- Type: Formation
- Underlies: Skoki Formation
- Overlies: Survey Peak Formation
- Thickness: Up to 443 metres (1453 ft)

Lithology
- Primary: Limestone, siltstone
- Other: Shale, chert

Location
- Coordinates: 51°52′54″N 116°52′31″W﻿ / ﻿51.88167°N 116.87528°W
- Region: Canadian Rockies
- Country: Canada

Type section
- Named for: Mount Outram
- Named by: J.D. Aitken and B.S. Norford

= Outram Formation =

Geologic formation in Canada

The Outram Formation is a stratigraphic unit of Early Ordovician age that is present on the western edge of the Western Canada Sedimentary Basin in the Canadian Rockies of Alberta and British Columbia. It was named for Mount Outram in Banff National Park by J.D. Aitken and B.S. Norford in 1967. The Outram Formation is fossiliferous and includes remains of trilobites and other marine invertebrates, as well as stromatolites and thrombolites.
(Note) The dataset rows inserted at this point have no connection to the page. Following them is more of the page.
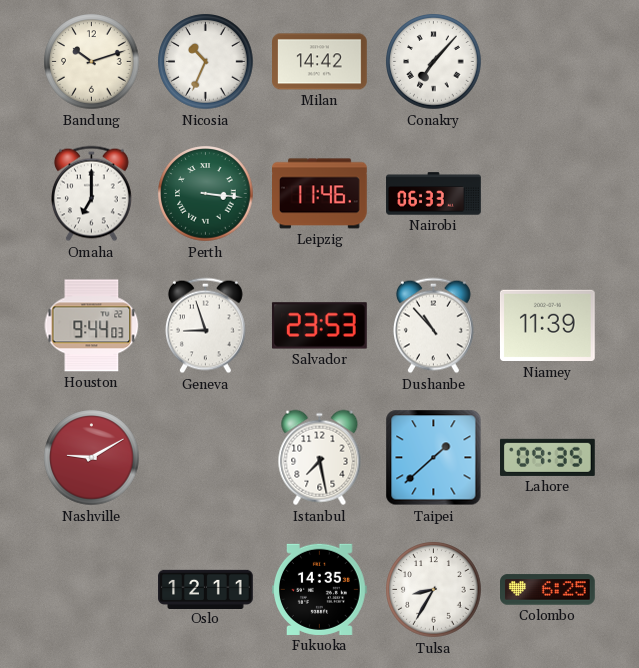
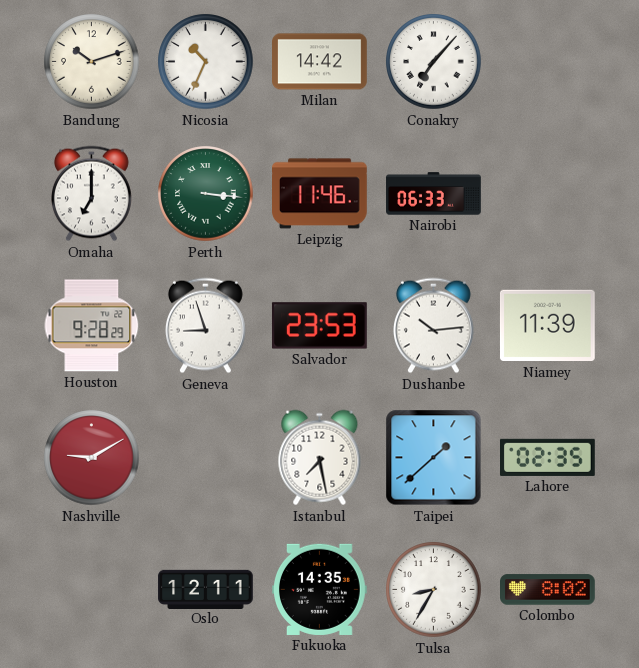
Houston: 9:44 -> 9:28
Dushanbe: 10:53 -> 10:14
Lahore: 09:35 -> 02:35
Colombo: 6:25 -> 8:02
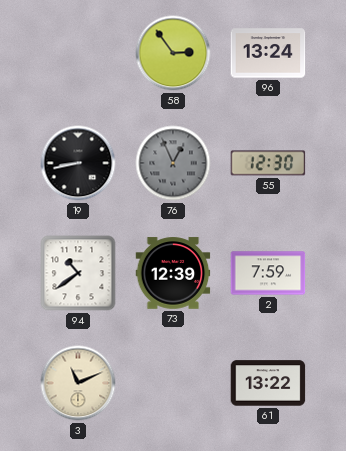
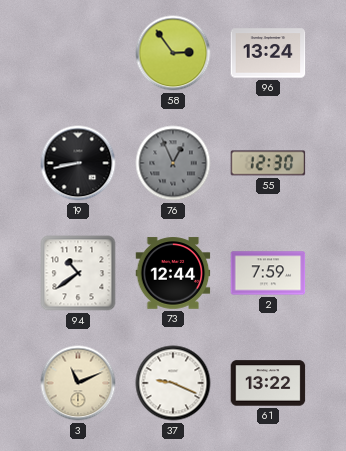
73: 12:39 -> 12:44
37: none -> 9:19
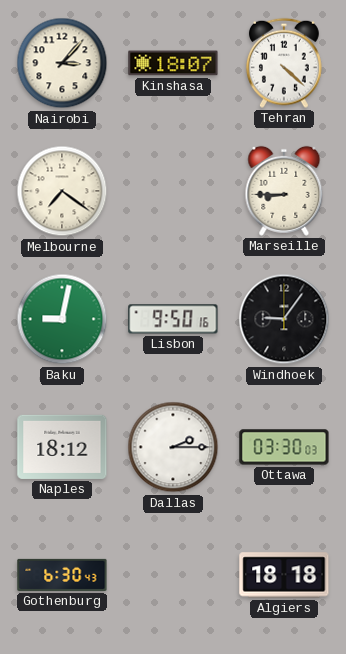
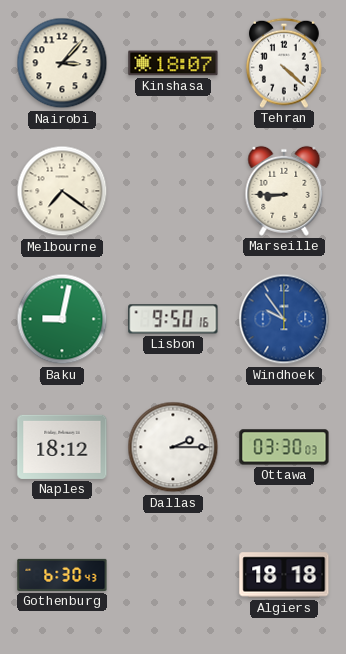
Windhoek: 9:06 -> 9:54
Windhoek dial: black -> blue
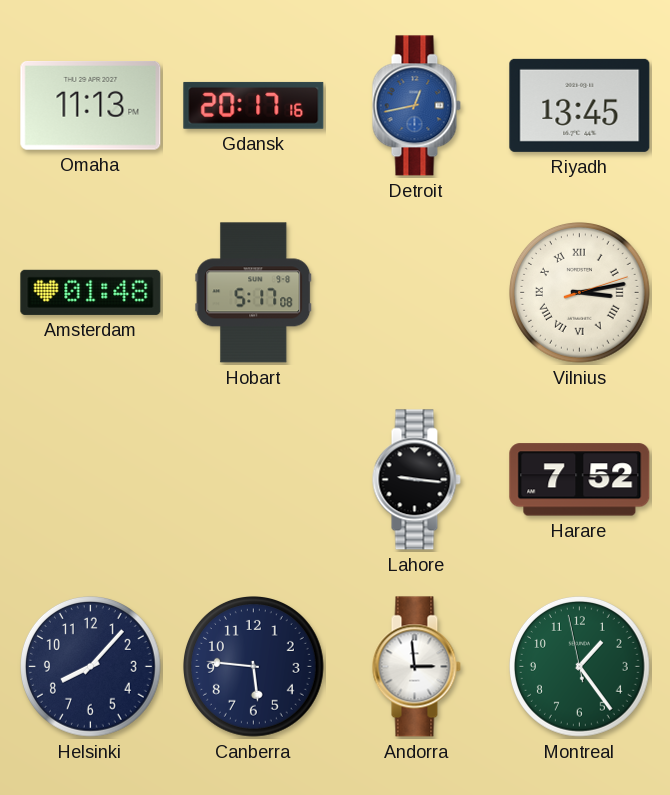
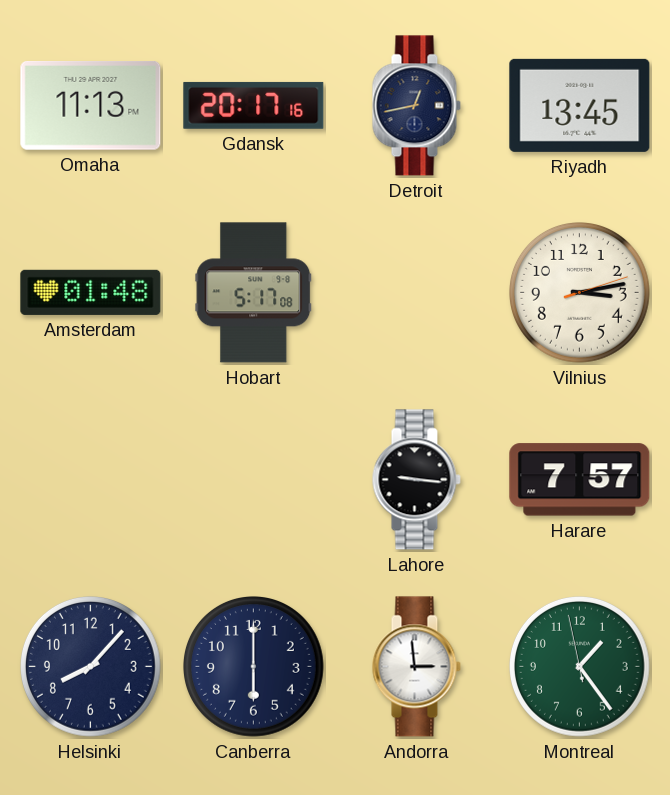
Detroit dial: blue -> navy
Vilnius numerals: Roman -> Arabic
Harare: 7:52 -> 7:57
Canberra: 5:46 -> 6:00
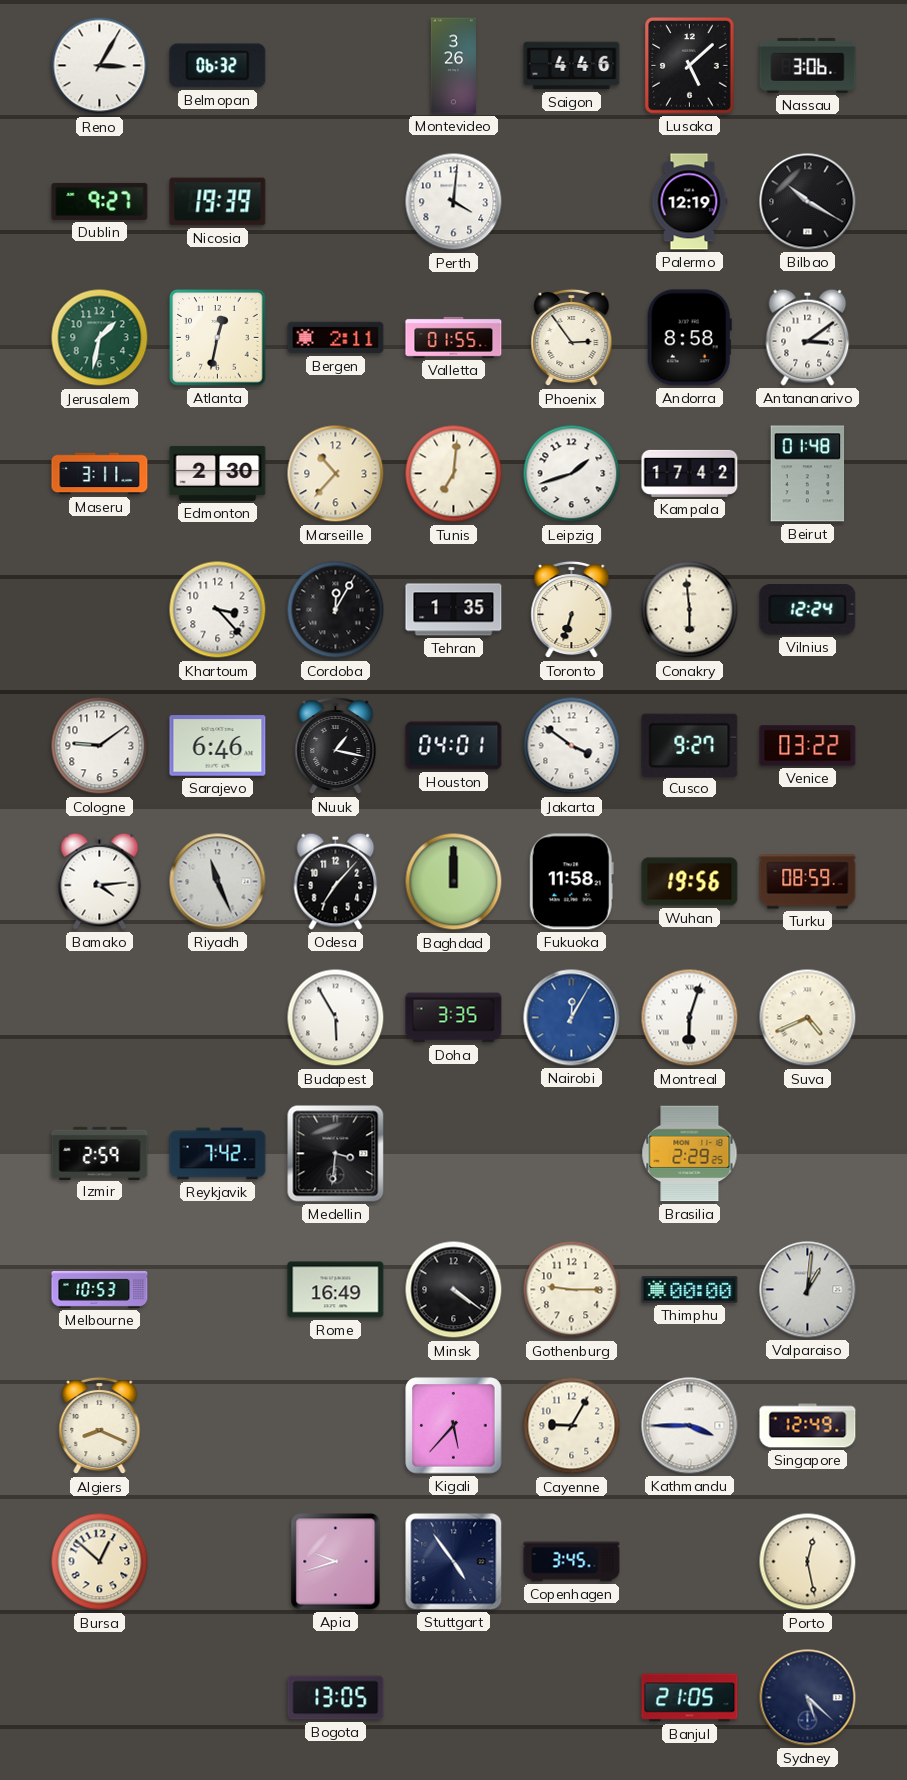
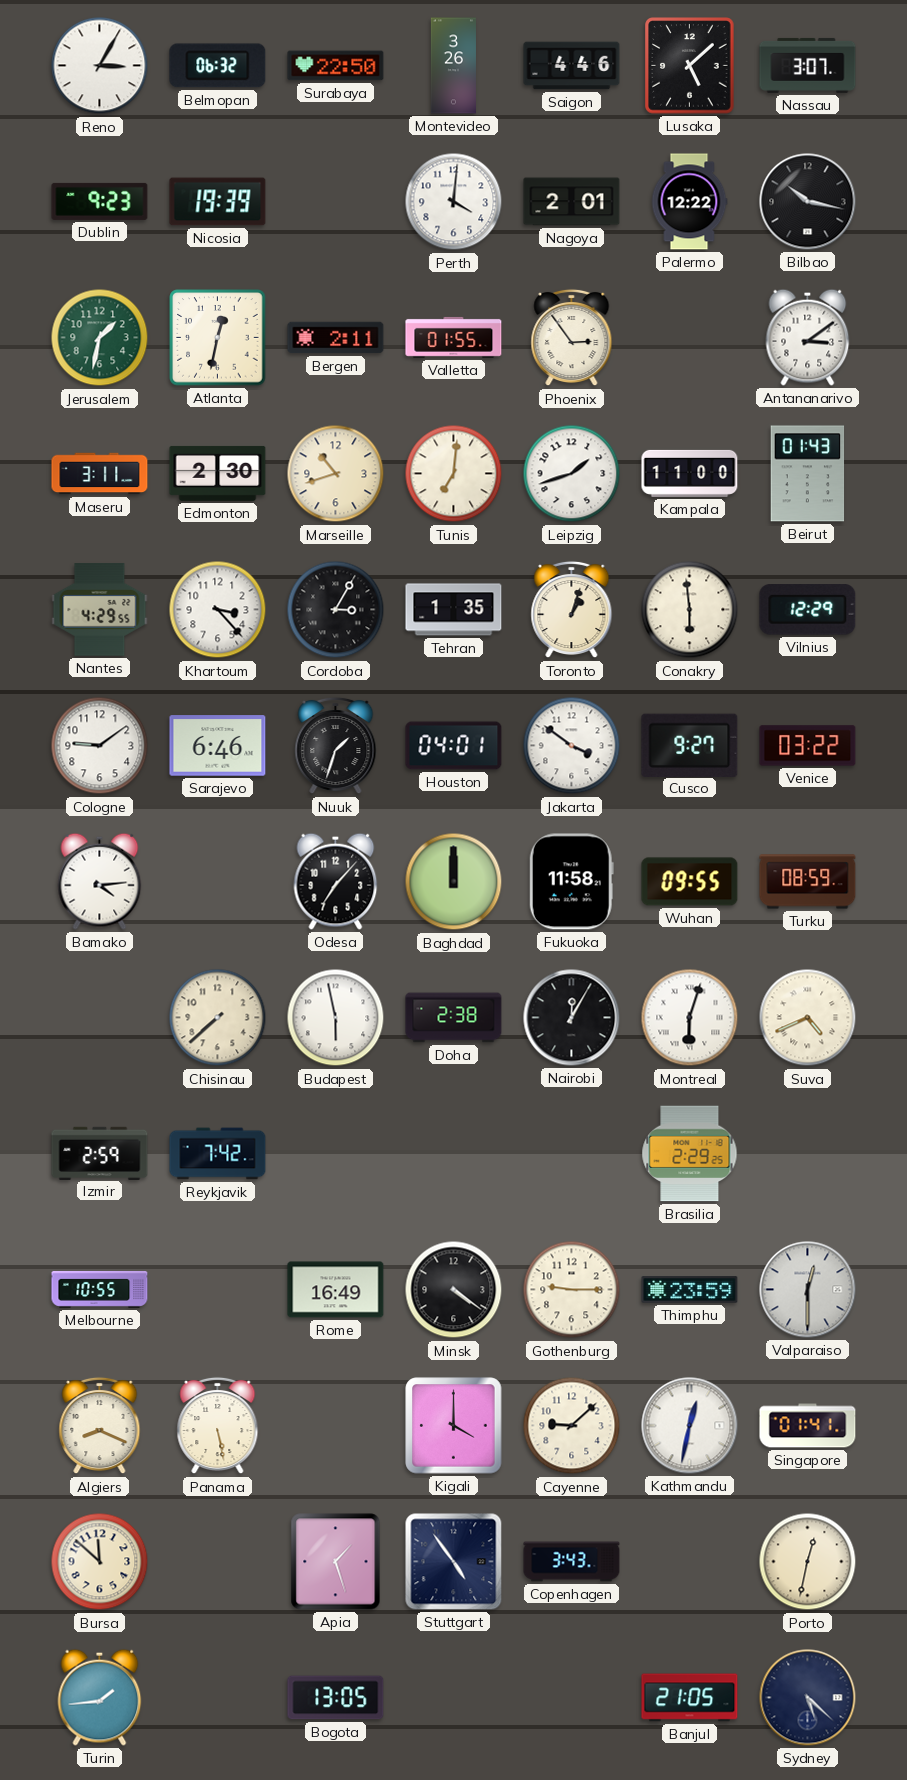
Surabaya: none -> 22:50
Nassau: 3:06 -> 3:07
Dublin: 9:27 -> 9:23
Nagoya: none -> 2:01
Palermo: 12:19 -> 12:22
Bilbao: 10:20 -> 10:17
Andorra: 8:58 -> none
Marseille: 10:37 -> 10:42
Kampala: 17:42 -> 11:00
Beirut: 01:48 -> 01:43
Nantes: none -> 4:29
Cordoba: 12:05 -> 3:05
Toronto: 6:33 -> 1:03
Vilnius: 12:24 -> 12:29
Nuuk: 1:17 -> 1:33
Riyadh: 11:26 -> none
Wuhan: 19:56 -> 09:55
Chisinau: none -> 7:38
Budapest: 5:55 -> 5:58
Doha: 3:35 -> 2:38
Nairobi dial: blue -> black
Medellin: 3:31 -> none
Melbourne: 10:53 -> 10:55
Thimphu: 00:00 -> 23:59
Valparaiso: 1:01 -> 12:30
Panama: none -> 5:28
Kigali: 5:37 -> 4:00
Cayenne: 9:05 -> 9:08
Kathmandu: 3:45 -> 12:32
Singapore: 12:49 -> 01:41
Bursa: 12:52 -> 11:52
Apia: 9:42 -> 1:27
Copenhagen: 3:45 -> 3:43
Porto: 12:28 -> 12:32
Turin: none -> 1:44
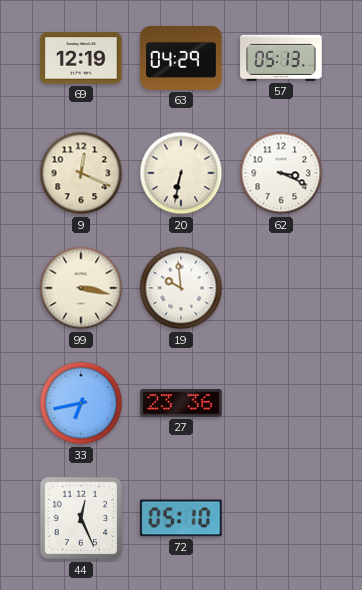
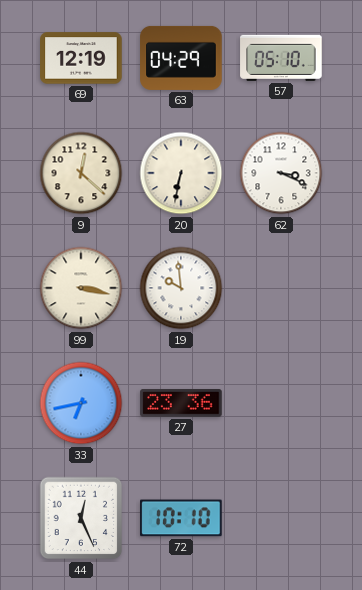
57: 05:13 -> 05:10
9: 12:19 -> 12:22
72: 05:10 -> 10:10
==Lithology and deposition==
The Outram Formation formed as a shallow and at times emergent marine shelf along the western shoreline of the North American Craton during Early Ordovician time. It consists primarily of nodular limestone, calcareous quartzose siltstone, limestone pebble-conglomerate, and brown shale. Nodules of grey chert occur throughout the formation.

==Distribution and stratigraphic relationships==
The Outram is present in the Rocky Mountains of Alberta and British Columbia. Its thickness and shale content increase toward the west. It overlies the Survey Peak Formation and underlies the Skoki Formation. Both contacts are gradational.

==Paleontology==
The Outram Formation contains several genera of trilobites, as well as brachiopods, conodonts, gastropods, sponges, echinoderms, bivalves, gastropods, stromatolites, thrombolites, oncolites, rare graptolites, and others.